Data Preparation
What you want as input to yEd is a spreadsheet with one line for every marriage, with the man in the left column and the woman in the right column (or vice versa if you prefer). (These really were co-parentages in some cases, but the GEDCOM representation lumps them all together for data-manipulation as marriages. And I will refer to them in the same way, since they were actual linkages of one surname to another.)
If you have all of your data in a spreadsheet that is the index or abstract of all the marriages, then as long as there is a column for the man's surname and another column with the woman's surname, you might think that you do not have to do any data preparation at all and can just tell the software which columns you want to use when you import the file. But really you still do have to do some data preparation. So copy your master spreadsheet to an input spreadsheet, and then work in that input spreadsheet. Delete any marriage that do not have surnames for one or both spouses. And standardize the spelling of variants of surnames, so that you will really be able to see how families connected with each other (see more on this below). Then use pass the input spreadsheet to the graphing software.

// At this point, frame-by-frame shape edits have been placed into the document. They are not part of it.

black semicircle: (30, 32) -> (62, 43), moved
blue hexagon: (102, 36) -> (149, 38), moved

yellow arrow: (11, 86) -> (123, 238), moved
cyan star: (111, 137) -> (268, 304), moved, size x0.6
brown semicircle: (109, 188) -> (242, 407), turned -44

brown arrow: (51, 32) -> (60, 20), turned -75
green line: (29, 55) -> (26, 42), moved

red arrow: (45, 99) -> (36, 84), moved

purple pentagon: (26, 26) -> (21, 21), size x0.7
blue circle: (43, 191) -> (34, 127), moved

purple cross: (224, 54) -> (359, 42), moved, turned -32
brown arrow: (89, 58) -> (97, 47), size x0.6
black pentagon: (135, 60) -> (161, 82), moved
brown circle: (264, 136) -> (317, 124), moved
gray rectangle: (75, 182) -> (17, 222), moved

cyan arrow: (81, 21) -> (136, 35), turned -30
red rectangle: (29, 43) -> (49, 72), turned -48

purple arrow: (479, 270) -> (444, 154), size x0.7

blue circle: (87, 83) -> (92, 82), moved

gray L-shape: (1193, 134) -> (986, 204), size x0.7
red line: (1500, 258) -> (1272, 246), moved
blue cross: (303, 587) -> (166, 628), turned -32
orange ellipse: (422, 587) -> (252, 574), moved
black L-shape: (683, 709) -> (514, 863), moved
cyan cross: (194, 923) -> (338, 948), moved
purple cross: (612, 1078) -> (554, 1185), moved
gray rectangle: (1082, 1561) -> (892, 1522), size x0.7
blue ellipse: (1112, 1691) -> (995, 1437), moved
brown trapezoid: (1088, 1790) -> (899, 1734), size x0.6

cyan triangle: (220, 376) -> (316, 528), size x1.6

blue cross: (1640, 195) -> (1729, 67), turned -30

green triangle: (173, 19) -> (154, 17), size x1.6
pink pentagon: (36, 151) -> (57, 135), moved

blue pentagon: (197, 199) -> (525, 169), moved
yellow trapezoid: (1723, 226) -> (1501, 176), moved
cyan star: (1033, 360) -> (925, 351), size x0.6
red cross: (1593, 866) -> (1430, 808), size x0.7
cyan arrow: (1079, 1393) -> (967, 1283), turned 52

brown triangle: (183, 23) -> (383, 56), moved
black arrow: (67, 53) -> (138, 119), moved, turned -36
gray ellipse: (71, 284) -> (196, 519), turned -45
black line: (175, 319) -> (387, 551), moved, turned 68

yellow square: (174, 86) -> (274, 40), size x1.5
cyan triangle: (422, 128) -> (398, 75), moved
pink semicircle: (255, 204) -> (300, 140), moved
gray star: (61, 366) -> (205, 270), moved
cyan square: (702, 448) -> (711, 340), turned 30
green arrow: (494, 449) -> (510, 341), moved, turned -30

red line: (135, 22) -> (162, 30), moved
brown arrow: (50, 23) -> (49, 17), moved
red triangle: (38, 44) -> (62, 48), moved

But if your data is in a database, you have a bit more work to do, since you need to pass the data from the database into a spreadsheet.
My original data preparation was for the purpose of identifying all the surname pairs. The master location of the database for all of my projects is a database (one for each project) on Ancestry.com. This could be donwloaded as a GEDCOM file and imported into offline family tree software products. But what I really needed was a list of all the marriages, as the source of the surname pairs needed for graphing. And I also needed to standardize the variant spellings, in order to accurately reflect the connections between surnames.
- Step 1 - GEDCOM to Spreadsheet
The first step is to create a list of surname pairs from all the marriages in the database.
I did this with Legacy Family Tree software -- although not in the most logical way. The most logical place would be for Legacy to allow you to output the Master Marriage List to a CSV file. But they only allow it to output to hardcopy or (in the deluxe version) to a PDF file. So print it to a PDF file. Then go into the PDF file (with Adobe Reader) and select all and copy it all and paste it as text into a spreadsheet.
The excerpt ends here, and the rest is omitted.